“Contrary to conservative beliefs, homosexuality has long existed in our society, as evidenced by these mural paintings,” said Varaporn, a book editor who has researched the topic.
Varaporn recently presented her findings at Thailand’s first ever national conference on sexuality and sexual diversity, where she displayed photographs of murals painted on old temples in various parts of Thailand.
Varaporn started with images of the 18th century Buddhaisawan Chapel in the National Museum, where the sacred Buddha Sihing image is housed for public reverence. There, she found some murals with images of lesbianism. One, located on the middle of the left wall after the main entrance, depicts two mermaids frolicking with each other above the ocean waves.
On the opposite wall is the scene on the Buddha’s Great Renunciation, the night Prince Siddhartha decided to leave palace life to ordain. In the portion of the mural that shows a group of court ladies sleeping in front of the royal chamber some of the women are embracing one another... (Bangkok Post)
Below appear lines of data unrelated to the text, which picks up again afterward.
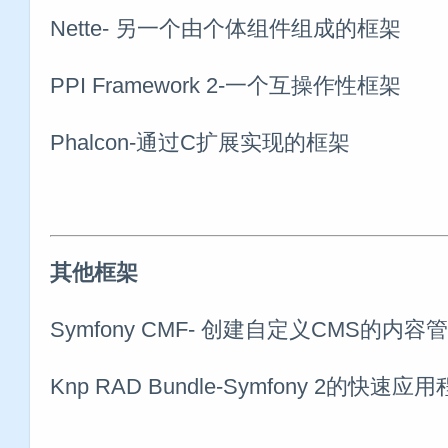
Nette- 另一个由个体组件组成的框架
PPI Framework 2-一个互操作性框架
Phalcon-通过C扩展实现的框架
其他框架
Symfony CMF- 创建自定义CMS的内容
Knp RAD Bundle-Symfony 2的快速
Interesting article and something I was unaware of. However, these murals do not "equate to social acceptance" of homosexuality during that time. As Varaporn notes:
“These scenes appear in the context of mainstream values of heterosexuality, so what they convey ranges from a humorous peek at homosexuality to outright ridicule and condemnation.”
An example of this is a depiction at Suwannaram Temple of sodomy used as punishment. Found on the ubosot wall to the left of the main Buddha image, it reflects social contempt of homosexuality and how some men used rape as a means to punish and humiliate other men...
Yet according to Varaporn, what these murals do prove is that homosexuality in Thailand isn't a Western import as many believe, but instead has long roots in their country's history.